Механики не сводили с него глаз.
— Вы сделали ей операцию? — спросил Торриани. — Наверное, вы сделали ее неправильно!
— Мы не делали Лилиан операции, — устало произнес Ваксман. — Она умерла раньше. Штурвал раздавил ей грудную клетку, вот отчего у нее шла горлом кровь. Мы сделали вскрытие. Все туберкулезные очаги были обезызвествлены, она была абсолютно здорова.
Все трое посмотрели на Клерфэ. Он сидел неподвижно.
— Где она? — спросил он, помолчав.
— Они приводят ее в порядок, — ответил Ваксман.
Клерфэ поднялся.
— Я должен ее видеть, — сказал он.
— Не стоит, — сказал Ваксман. — Лицо. Она очень сильно ударилась лицом. А штурвал сдавил ей грудную клетку. Врач считает, что она ничего не почувствовала, и я думаю так же. Всё произошло очень быстро. Она сразу же потеряла сознание. А потом так и не пришла в себя…
— Бросьте, — сказал Клерфэ. — Я видел подобное, и много хуже, много раз.
— Где, позвольте спросить? — осведомился Ваксман.
У Клерфэ сдавило горло. Он молча закатал рукав и показал татуировку Марсианского освободительного легиона.
— Вы уверены, что хотите видеть ее такой? — спросил Ваксман.
— Уверен, — ответил Клерфэ.
Ваксман принял решение.
— Хорошо, — сказал он. — Пойдемте со мной. Я дам вам халат и поговорю с врачом.

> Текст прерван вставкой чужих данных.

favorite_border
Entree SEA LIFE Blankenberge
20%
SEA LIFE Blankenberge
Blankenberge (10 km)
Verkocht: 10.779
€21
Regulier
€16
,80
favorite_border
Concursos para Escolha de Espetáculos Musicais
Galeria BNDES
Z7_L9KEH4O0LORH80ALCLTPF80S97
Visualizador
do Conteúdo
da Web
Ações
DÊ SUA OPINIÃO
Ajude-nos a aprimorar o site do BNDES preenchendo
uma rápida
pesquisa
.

Клерфэ стоял и смотрел на то, что осталось от Лилиан. От женщины, убежавшей от грозного бесплотного хищника, пожиравшего ее легкие. От той, что принесла спасение многим своим товарищам по несчастью, в чью плоть так же вгрызался этот ненасытный зверь. От первой женщины Марса, вставшей за штурвал корабля и опередившей на нем многих мужчин. От той, благодаря кому женщины Марса надели брюки и появилась стрижка «а ля дюнкерк».

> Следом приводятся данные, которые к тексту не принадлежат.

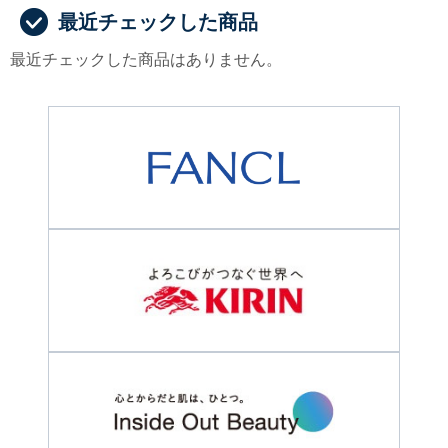
最近チェックした商品
最近チェックした商品はありません。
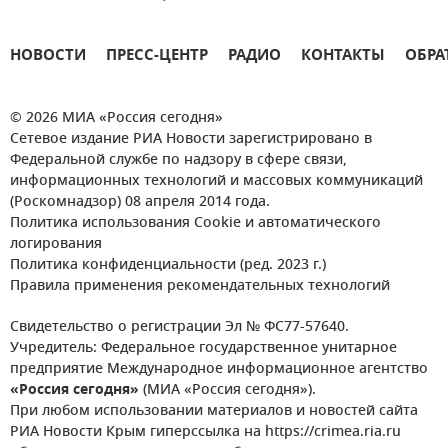
НОВОСТИ
ПРЕСС-ЦЕНТР
РАДИО
КОНТАКТЫ
ОБРА
© 2026 МИА «Россия сегодня»
Сетевое издание РИА Новости зарегистрировано в
Федеральной службе по надзору в сфере связи,
информационных технологий и массовых коммуникаций
(Роскомнадзор) 08 апреля 2014 года.
Политика использования Cookie и автоматического
логирования
Политика конфиденциальности (ред. 2023 г.)
Правила применения рекомендательных технологий
Свидетельство о регистрации Эл № ФС77-57640.
Учредитель: Федеральное государственное унитарное
предприятие Международное информационное агентство
«Россия сегодня»
(МИА «Россия сегодня»).
При любом использовании материалов и новостей сайта
РИА Новости Крым гиперссылка на https://crimea.ria.ru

«Это должно было случиться со мной, со мной, — думал Клерфэ. — Мне, а не ей была уготована смерть в расколотом корабле, это мои легкие должен был пробить штурвал из белой кости». У него было странное чувство — как будто он кого-то обманул: оказавшись лишним, он всё же продолжал жить; произошло недоразумение, вместо него убили другого человека, и над Клерфэ нависла неясная серая тень подозрения в убийстве, словно он был изнемогшим от усталости водителем, который переехал человека, хотя мог этого избежать.

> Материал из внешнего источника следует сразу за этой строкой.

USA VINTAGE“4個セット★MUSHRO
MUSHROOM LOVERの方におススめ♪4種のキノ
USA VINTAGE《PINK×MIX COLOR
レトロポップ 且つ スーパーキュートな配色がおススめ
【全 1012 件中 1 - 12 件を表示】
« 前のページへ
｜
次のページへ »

— Здесь вы ничем не поможете, — мягко сказал Ваксман. — Она умерла. Никто из нас теперь ничем не поможет. Когда человек умирает, всё кончено, никто ему уже не поможет.
— Я знаю, — сказал Клерфэ. — Что же теперь будет с ее кораблем?
Он ясно чувствовал, что возвращать корабль Сэму Паркхиллу нельзя, хотя вряд ли бы смог объяснить, откуда у него такая уверенность. Клерфэ видел корабль Лилиан на пит-стопе, когда пробирался сквозь толпу к выходу с трибун. Корабль почти не был поврежден. С него только сняли паруса, пропитанные кровью. Механики уже установили на место мачту и штурвал, вылетевший из своего гнезда во время столкновения. Марсиане творили для вечности, не для себя.
— Может быть, вы поведете его? — сказал Ваксман.